God for us is the gift that the stations of the cross place in front of our eyes. In Deuteronomy we read about how the Israelites were to make the words of the Lord, through Moses his servant, as “frontlets between the eyes” (Deuteronomy 6:8). The cross of Christ is the frontlet placed between our eyes. The Word of the Lord in Jesus is where all things come together for all people because in Jesus we see that God is indeed for us. 

The scriptures drive home this point that the crucified and risen Christ is most clearly God for us, but we certainly get a taste of that “in the beginning” (cf. Genesis 1). Creation itself is God making clear that God is for us. In addition to the stations we are pleased to display for you another work of Sielle’s on the back cover. This piece comes from a collection of pieces that seek to communicate creation. The One Creation paintings are a series of ten works “about the interconnectedness of all living things and our crucial interdependency on each other.” The artist says that the idea of these abstracts were in response to the threat of extremism. 

Moses’ account of the creation is itself a response to extremism. The ancient cultures that surrounded the Israelites were brutal in their view of humanity and in their view of the gods. The words of Israel’s great prophet present a different picture of the universe, humanity, and humanity’s God. Creation is a gift for all living things, with man and woman as its crown gift. Sin and death—tangible extremism—ripped a cosmic hole through the interconnectedness of all things. Instead of all things depending on God and each other, all things found themselves in extreme competition with one another.

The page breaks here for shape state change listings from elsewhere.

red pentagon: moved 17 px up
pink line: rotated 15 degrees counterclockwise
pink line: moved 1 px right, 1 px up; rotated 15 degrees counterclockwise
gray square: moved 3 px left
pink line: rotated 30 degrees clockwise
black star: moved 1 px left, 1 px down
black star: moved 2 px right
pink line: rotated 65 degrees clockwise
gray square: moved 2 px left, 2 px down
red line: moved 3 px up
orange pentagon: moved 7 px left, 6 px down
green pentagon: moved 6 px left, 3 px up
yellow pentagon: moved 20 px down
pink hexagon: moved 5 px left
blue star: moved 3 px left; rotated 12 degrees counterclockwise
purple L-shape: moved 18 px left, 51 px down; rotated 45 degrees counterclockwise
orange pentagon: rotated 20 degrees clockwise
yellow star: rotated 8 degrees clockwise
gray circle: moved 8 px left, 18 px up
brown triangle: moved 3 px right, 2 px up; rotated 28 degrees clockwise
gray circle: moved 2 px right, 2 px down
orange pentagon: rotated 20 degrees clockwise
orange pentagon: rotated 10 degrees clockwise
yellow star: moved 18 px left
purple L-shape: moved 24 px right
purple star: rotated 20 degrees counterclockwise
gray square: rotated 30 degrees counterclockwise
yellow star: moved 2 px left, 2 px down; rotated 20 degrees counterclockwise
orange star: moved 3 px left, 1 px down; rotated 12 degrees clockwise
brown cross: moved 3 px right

That cosmic hole of extremism is met at the cross. Again, we don’t want to turn the cross into an ivory tower lecture, but we do want to see how the cross reconnects all things that have been disconnected by death. The reconciliation of all things comes through another cosmic cut in creation. This time, God himself is the one being cut down so that all things may be born again. Whatever failing words we have for the cross we will always have its impact: the reconciliation of all things. When most things are torn apart they are not able to be put back together again, but the Lord Jesus is not most things. His fate on his cross meets the fate of the world, and as the stone is rolled away we see that the world has been put together again.